The company expected to confirm the company's business model and strategy by the end of June.
"Staff in the company, particularly those who work or report into Christchurch, have had many months of uncertainty and we know that continues to be really difficult for them. We've made the decision to move on this change proposal now so that we can start to give these staff some clarity about their future,'' Mr Ford said.
"The proposal for a new corporate office structure is designed to support a refocused coal mining business which is appropriate for a coal company with our turnover, is consistent with others of a similar size in our sector and which is affordable for the business.
Some activities and operations had already been cut and the company was divesting other parts of the business, as well as surplus assets, including the Nature's Flame wood pellet business which would go on the market shortly.
"While the underground coal gasification and lignite conversion still have potential, Solid Energy is no longer in a position to be the lead sponsor of major capital projects and we are looking to transition and divest these projects to entities which have the capital, experience and appetite to progress them. The company's financial situation also means that it is unlikely that we will be able to undertake any significant new coal development projects,'' Mr Ford said.
The company is now consulting on the proposal with potentially affected staff and expects to confirm the final structure for corporate staff based in and reporting to the Christchurch office by late May.
West Coast-Tasman MP Damien O'Connor said he was sympathetic with the loss of jobs in Christchurch but the remaining corporate staff should now be moved back to the Coast, which still accounted for the bulk of Solid Energy's business.
"It's very unfortunate but there have been a lot more than that laid off in the West Coast community.''
Earlier today, Finance Minister Bill English questioned Solid Energy's viability and suggested the Government might not rescue the teetering company.
State-owned enterprises (SOE's) could not expect to be propped up, Mr English told Radio New Zealand.
Solid Energy, which has debts of around $400 million, was the SOE which most worried him.
"Their particular mix may not be viable. We have to look at whether they can be restructured or whether, in the long run, there's a viable proposition there.''
Labour's SOE spokesman Clayton Cosgrove told Morning Report it was "bizarre'' for the Government to run Solid Energy into the ground through lack of oversight and negligence.
"The question now, is whether the Government will reverse its position because Mr English has previously said he would not allow it to go into receivership and, through their own negligence, let it go down the gurgler. That means more taxpayer money, more job losses.''
Mr Cosgrove said Mr English's comments were the first suggestion the Government might allow Solid Energy to tip over.
The Government was supposed to work as the shareholder with the board to ensure state-owned assets stayed viable, he said.

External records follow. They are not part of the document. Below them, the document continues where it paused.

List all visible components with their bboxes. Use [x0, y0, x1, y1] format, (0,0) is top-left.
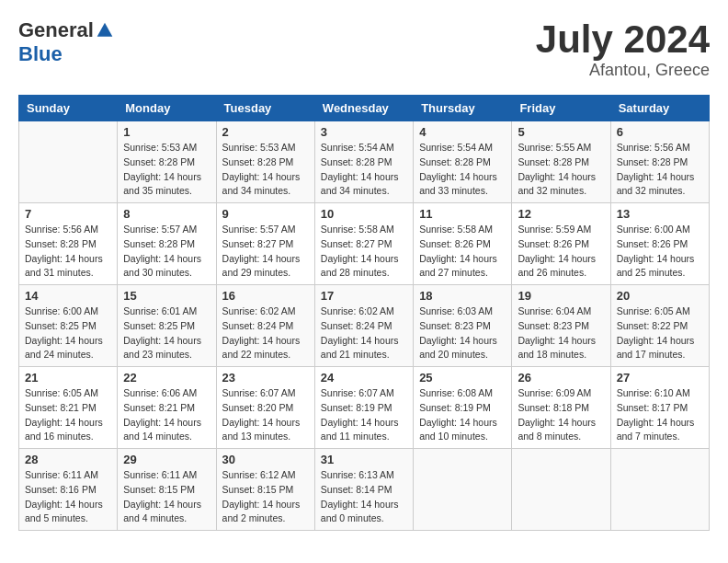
day-info: Sunrise: 5:56 AMSunset: 8:28 PMDaylight:… [617, 141, 703, 199]
day-cell: 29Sunrise: 6:11 AMSunset: 8:15 PMDayligh… [118, 449, 216, 531]
day-info: Sunrise: 6:12 AMSunset: 8:15 PMDaylight:… [222, 468, 309, 526]
day-number: 27 [617, 371, 703, 385]
month-title: July 2024 [536, 18, 710, 61]
week-row-1: 1Sunrise: 5:53 AMSunset: 8:28 PMDaylight… [19, 121, 710, 203]
day-info: Sunrise: 5:58 AMSunset: 8:26 PMDaylight:… [419, 223, 506, 281]
day-info: Sunrise: 5:55 AMSunset: 8:28 PMDaylight:… [518, 141, 604, 199]
day-cell: 14Sunrise: 6:00 AMSunset: 8:25 PMDayligh… [19, 285, 118, 367]
day-info: Sunrise: 6:11 AMSunset: 8:16 PMDaylight:… [25, 468, 111, 526]
week-row-3: 14Sunrise: 6:00 AMSunset: 8:25 PMDayligh… [19, 285, 710, 367]
day-number: 8 [123, 207, 210, 221]
day-number: 4 [419, 125, 506, 139]
day-number: 15 [123, 289, 210, 303]
day-number: 11 [419, 207, 506, 221]
day-number: 20 [617, 289, 703, 303]
day-number: 14 [25, 289, 111, 303]
day-info: Sunrise: 6:03 AMSunset: 8:23 PMDaylight:… [419, 304, 506, 362]
day-info: Sunrise: 6:11 AMSunset: 8:15 PMDaylight:… [123, 468, 210, 526]
day-info: Sunrise: 6:07 AMSunset: 8:19 PMDaylight:… [321, 386, 407, 444]
header-day-thursday: Thursday [414, 96, 512, 121]
day-number: 12 [518, 207, 604, 221]
day-number: 10 [321, 207, 407, 221]
week-row-2: 7Sunrise: 5:56 AMSunset: 8:28 PMDaylight… [19, 203, 710, 285]
day-cell [512, 449, 610, 531]
week-row-5: 28Sunrise: 6:11 AMSunset: 8:16 PMDayligh… [19, 449, 710, 531]
day-number: 13 [617, 207, 703, 221]
day-number: 3 [321, 125, 407, 139]
header-row: SundayMondayTuesdayWednesdayThursdayFrid… [19, 96, 710, 121]
header-day-friday: Friday [512, 96, 610, 121]
day-info: Sunrise: 6:05 AMSunset: 8:22 PMDaylight:… [617, 304, 703, 362]
day-info: Sunrise: 6:08 AMSunset: 8:19 PMDaylight:… [419, 386, 506, 444]
day-cell: 30Sunrise: 6:12 AMSunset: 8:15 PMDayligh… [216, 449, 314, 531]
logo-general-text: General [18, 18, 94, 42]
week-row-4: 21Sunrise: 6:05 AMSunset: 8:21 PMDayligh… [19, 367, 710, 449]
day-info: Sunrise: 6:00 AMSunset: 8:25 PMDaylight:… [25, 304, 111, 362]
day-cell: 24Sunrise: 6:07 AMSunset: 8:19 PMDayligh… [314, 367, 413, 449]
day-cell: 28Sunrise: 6:11 AMSunset: 8:16 PMDayligh… [19, 449, 118, 531]
day-number: 16 [222, 289, 309, 303]
day-cell: 8Sunrise: 5:57 AMSunset: 8:28 PMDaylight… [118, 203, 216, 285]
day-cell: 16Sunrise: 6:02 AMSunset: 8:24 PMDayligh… [216, 285, 314, 367]
day-number: 1 [123, 125, 210, 139]
header-day-tuesday: Tuesday [216, 96, 314, 121]
day-cell: 21Sunrise: 6:05 AMSunset: 8:21 PMDayligh… [19, 367, 118, 449]
day-info: Sunrise: 5:57 AMSunset: 8:27 PMDaylight:… [222, 223, 309, 281]
day-info: Sunrise: 6:07 AMSunset: 8:20 PMDaylight:… [222, 386, 309, 444]
day-info: Sunrise: 6:02 AMSunset: 8:24 PMDaylight:… [321, 304, 407, 362]
title-block: July 2024 Afantou, Greece [536, 18, 710, 80]
day-number: 22 [123, 371, 210, 385]
day-info: Sunrise: 5:59 AMSunset: 8:26 PMDaylight:… [518, 223, 604, 281]
day-number: 19 [518, 289, 604, 303]
day-info: Sunrise: 6:02 AMSunset: 8:24 PMDaylight:… [222, 304, 309, 362]
header-day-monday: Monday [118, 96, 216, 121]
day-number: 26 [518, 371, 604, 385]
day-number: 6 [617, 125, 703, 139]
day-info: Sunrise: 5:57 AMSunset: 8:28 PMDaylight:… [123, 223, 210, 281]
day-number: 24 [321, 371, 407, 385]
day-number: 2 [222, 125, 309, 139]
calendar-table: SundayMondayTuesdayWednesdayThursdayFrid… [18, 95, 710, 531]
day-cell: 22Sunrise: 6:06 AMSunset: 8:21 PMDayligh… [118, 367, 216, 449]
day-cell: 4Sunrise: 5:54 AMSunset: 8:28 PMDaylight… [414, 121, 512, 203]
day-info: Sunrise: 5:54 AMSunset: 8:28 PMDaylight:… [321, 141, 407, 199]
day-number: 7 [25, 207, 111, 221]
day-cell: 3Sunrise: 5:54 AMSunset: 8:28 PMDaylight… [314, 121, 413, 203]
header-day-wednesday: Wednesday [314, 96, 413, 121]
day-info: Sunrise: 6:10 AMSunset: 8:17 PMDaylight:… [617, 386, 703, 444]
day-cell: 20Sunrise: 6:05 AMSunset: 8:22 PMDayligh… [610, 285, 709, 367]
day-cell: 9Sunrise: 5:57 AMSunset: 8:27 PMDaylight… [216, 203, 314, 285]
day-cell: 26Sunrise: 6:09 AMSunset: 8:18 PMDayligh… [512, 367, 610, 449]
day-cell: 15Sunrise: 6:01 AMSunset: 8:25 PMDayligh… [118, 285, 216, 367]
day-cell [19, 121, 118, 203]
day-cell: 7Sunrise: 5:56 AMSunset: 8:28 PMDaylight… [19, 203, 118, 285]
day-info: Sunrise: 6:00 AMSunset: 8:26 PMDaylight:… [617, 223, 703, 281]
day-info: Sunrise: 5:53 AMSunset: 8:28 PMDaylight:… [123, 141, 210, 199]
header-day-sunday: Sunday [19, 96, 118, 121]
svg-marker-0 [97, 23, 113, 37]
day-cell: 2Sunrise: 5:53 AMSunset: 8:28 PMDaylight… [216, 121, 314, 203]
day-info: Sunrise: 5:53 AMSunset: 8:28 PMDaylight:… [222, 141, 309, 199]
day-info: Sunrise: 5:58 AMSunset: 8:27 PMDaylight:… [321, 223, 407, 281]
page-header: General Blue July 2024 Afantou, Greece [18, 18, 710, 80]
day-cell: 17Sunrise: 6:02 AMSunset: 8:24 PMDayligh… [314, 285, 413, 367]
location: Afantou, Greece [536, 61, 710, 80]
day-info: Sunrise: 6:01 AMSunset: 8:25 PMDaylight:… [123, 304, 210, 362]
day-number: 23 [222, 371, 309, 385]
day-number: 29 [123, 453, 210, 466]
day-number: 28 [25, 453, 111, 466]
day-number: 5 [518, 125, 604, 139]
day-cell: 23Sunrise: 6:07 AMSunset: 8:20 PMDayligh… [216, 367, 314, 449]
day-cell: 25Sunrise: 6:08 AMSunset: 8:19 PMDayligh… [414, 367, 512, 449]
day-number: 25 [419, 371, 506, 385]
day-cell [414, 449, 512, 531]
day-number: 21 [25, 371, 111, 385]
day-number: 30 [222, 453, 309, 466]
day-cell: 1Sunrise: 5:53 AMSunset: 8:28 PMDaylight… [118, 121, 216, 203]
day-info: Sunrise: 6:04 AMSunset: 8:23 PMDaylight:… [518, 304, 604, 362]
day-info: Sunrise: 6:09 AMSunset: 8:18 PMDaylight:… [518, 386, 604, 444]
day-cell: 10Sunrise: 5:58 AMSunset: 8:27 PMDayligh… [314, 203, 413, 285]
header-day-saturday: Saturday [610, 96, 709, 121]
logo: General Blue [18, 18, 114, 66]
logo-icon [96, 21, 114, 40]
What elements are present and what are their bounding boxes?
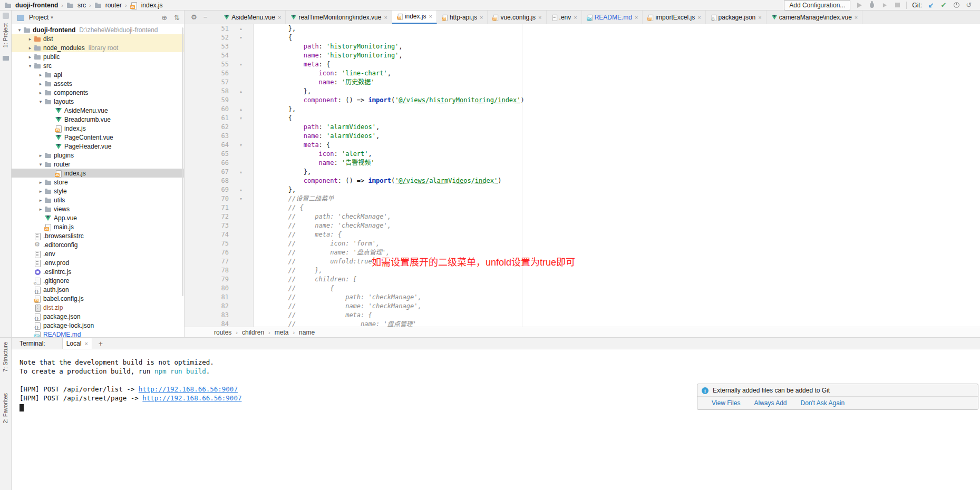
chevron-right-icon[interactable]: ▸ — [37, 81, 44, 86]
code-line[interactable]: 80 // { — [185, 284, 980, 293]
code-line[interactable]: 60▴ }, — [185, 105, 980, 114]
terminal-output[interactable]: Note that the development build is not o… — [12, 349, 980, 490]
chevron-right-icon[interactable]: ▸ — [37, 90, 44, 95]
line-number[interactable]: 73 — [185, 221, 229, 230]
line-number[interactable]: 66 — [185, 159, 229, 168]
fold-marker[interactable]: ▴ — [229, 185, 253, 194]
debug-button[interactable] — [868, 2, 876, 9]
code-line[interactable]: 64▾ meta: { — [185, 141, 980, 150]
tree-item-asidemenu-vue[interactable]: AsideMenu.vue — [12, 106, 184, 115]
line-number[interactable]: 84 — [185, 320, 229, 327]
line-number[interactable]: 81 — [185, 293, 229, 302]
tree-item-style[interactable]: ▸style — [12, 187, 184, 195]
tree-item-store[interactable]: ▸store — [12, 178, 184, 187]
breadcrumb-item-src[interactable]: src — [66, 2, 86, 9]
tree-item-pagecontent-vue[interactable]: PageContent.vue — [12, 133, 184, 142]
terminal-tab-local[interactable]: Local × — [62, 338, 92, 349]
code-editor[interactable]: 51▴ },52▾ {53 path: 'historyMonitoring',… — [185, 24, 980, 327]
line-number[interactable]: 51 — [185, 24, 229, 33]
tree-item-readme-md[interactable]: README.md — [12, 330, 184, 337]
line-number[interactable]: 68 — [185, 177, 229, 185]
settings-gear-icon[interactable]: ⚙ — [191, 13, 197, 21]
line-number[interactable]: 72 — [185, 212, 229, 221]
tree-item-node-modules[interactable]: ▸node_moduleslibrary root — [12, 43, 184, 52]
chevron-down-icon[interactable]: ▾ — [37, 162, 44, 167]
tab-package-json[interactable]: package.json× — [706, 11, 766, 24]
tab-realtimemonitoring-index-vue[interactable]: realTimeMonitoring\index.vue× — [286, 11, 392, 24]
tab-vue-config-js[interactable]: vue.config.js× — [488, 11, 546, 24]
code-line[interactable]: 67▴ }, — [185, 168, 980, 177]
tree-item-assets[interactable]: ▸assets — [12, 79, 184, 88]
line-number[interactable]: 75 — [185, 239, 229, 248]
code-line[interactable]: 52▾ { — [185, 33, 980, 42]
tab-asidemenu-vue[interactable]: AsideMenu.vue× — [219, 11, 286, 24]
notification-link-don-t-ask-again[interactable]: Don't Ask Again — [801, 399, 845, 407]
code-line[interactable]: 76 // name: '盘点管理', — [185, 248, 980, 257]
tree-item-plugins[interactable]: ▸plugins — [12, 151, 184, 160]
tree-item-components[interactable]: ▸components — [12, 88, 184, 97]
tab-env[interactable]: .env× — [547, 11, 582, 24]
line-number[interactable]: 58 — [185, 87, 229, 96]
fold-marker[interactable]: ▴ — [229, 24, 253, 33]
code-line[interactable]: 73 // name: 'checkManage', — [185, 221, 980, 230]
line-number[interactable]: 62 — [185, 123, 229, 132]
tree-item-layouts[interactable]: ▾layouts — [12, 97, 184, 106]
close-icon[interactable]: × — [480, 14, 483, 21]
line-number[interactable]: 60 — [185, 105, 229, 114]
line-number[interactable]: 76 — [185, 248, 229, 257]
line-number[interactable]: 64 — [185, 141, 229, 150]
line-number[interactable]: 67 — [185, 168, 229, 177]
vcs-update-button[interactable]: ↙ — [927, 2, 935, 9]
line-number[interactable]: 74 — [185, 230, 229, 239]
add-configuration-button[interactable]: Add Configuration... — [784, 0, 850, 11]
hide-panel-icon[interactable]: − — [203, 13, 208, 21]
tree-item-app-vue[interactable]: App.vue — [12, 213, 184, 222]
code-line[interactable]: 51▴ }, — [185, 24, 980, 33]
close-icon[interactable]: × — [538, 14, 541, 21]
line-number[interactable]: 83 — [185, 311, 229, 320]
chevron-right-icon[interactable]: ▸ — [37, 72, 44, 77]
chevron-down-icon[interactable]: ▾ — [37, 99, 44, 104]
close-icon[interactable]: × — [758, 14, 761, 21]
tree-item-pageheader-vue[interactable]: PageHeader.vue — [12, 142, 184, 151]
tab-index-js[interactable]: index.js× — [392, 11, 437, 24]
tree-item-dist[interactable]: ▸dist — [12, 34, 184, 43]
tree-item-index-js[interactable]: index.js — [12, 169, 184, 178]
tree-item-auth-json[interactable]: auth.json — [12, 285, 184, 294]
tree-item-gitignore[interactable]: .gitignore — [12, 276, 184, 285]
locate-file-button[interactable]: ⊕ — [161, 14, 167, 22]
fold-marker[interactable]: ▴ — [229, 87, 253, 96]
chevron-right-icon[interactable]: ▸ — [37, 189, 44, 194]
code-line[interactable]: 55▾ meta: { — [185, 60, 980, 69]
line-number[interactable]: 56 — [185, 69, 229, 78]
code-line[interactable]: 58▴ }, — [185, 87, 980, 96]
breadcrumb-item-duoji-frontend[interactable]: duoji-frontend — [4, 2, 58, 9]
tree-item-duoji-frontend[interactable]: ▾duoji-frontendD:\zheheWeb\duoji-fronten… — [12, 25, 184, 34]
fold-marker[interactable]: ▾ — [229, 194, 253, 203]
close-icon[interactable]: × — [384, 14, 387, 21]
chevron-right-icon[interactable]: ▸ — [26, 45, 34, 51]
code-line[interactable]: 71 // { — [185, 203, 980, 212]
line-number[interactable]: 63 — [185, 132, 229, 141]
line-number[interactable]: 53 — [185, 42, 229, 51]
line-number[interactable]: 55 — [185, 60, 229, 69]
code-line[interactable]: 61▾ { — [185, 114, 980, 123]
tree-item-package-lock-json[interactable]: package-lock.json — [12, 321, 184, 330]
tree-item-breadcrumb-vue[interactable]: Breadcrumb.vue — [12, 115, 184, 124]
fold-marker[interactable]: ▾ — [229, 60, 253, 69]
chevron-right-icon[interactable]: ▸ — [26, 36, 34, 42]
code-line[interactable]: 56 icon: 'line-chart', — [185, 69, 980, 78]
tree-item-src[interactable]: ▾src — [12, 61, 184, 70]
code-line[interactable]: 53 path: 'historyMonitoring', — [185, 42, 980, 51]
code-line[interactable]: 57 name: '历史数据' — [185, 78, 980, 87]
code-line[interactable]: 72 // path: 'checkManage', — [185, 212, 980, 221]
chevron-down-icon[interactable]: ▾ — [26, 63, 34, 68]
code-line[interactable]: 77 // unfold:true — [185, 257, 980, 266]
code-line[interactable]: 81 // path: 'checkManage', — [185, 293, 980, 302]
project-panel-title[interactable]: Project — [29, 14, 48, 21]
line-number[interactable]: 69 — [185, 185, 229, 194]
line-number[interactable]: 79 — [185, 275, 229, 284]
line-number[interactable]: 82 — [185, 302, 229, 311]
fold-marker[interactable]: ▴ — [229, 105, 253, 114]
tab-http-api-js[interactable]: http-api.js× — [437, 11, 488, 24]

The West Coast is already reeling from Solid Energy cuts.
Stockton mine has lost more than 250 workers since the company hit dire straits last year. The News is seeking the latest workforce figures.
Solid Energy also axed 225 jobs at Spring Creek near Greymouth.
Another 63 jobs went at Huntly East, in the North Island, last year.
Solid Energy's former chief executive Don Elder resigned in February but remains on the payroll while he works out his notice.
Solid Energy's woes, and appeals against Bathurst Resources proposed Denniston Escarpment Mine, have prompted the establishment of a new lobby group in Buller.
Environment West Coast aims to promote and stimulate economic growth, initially by making the case for coal mining.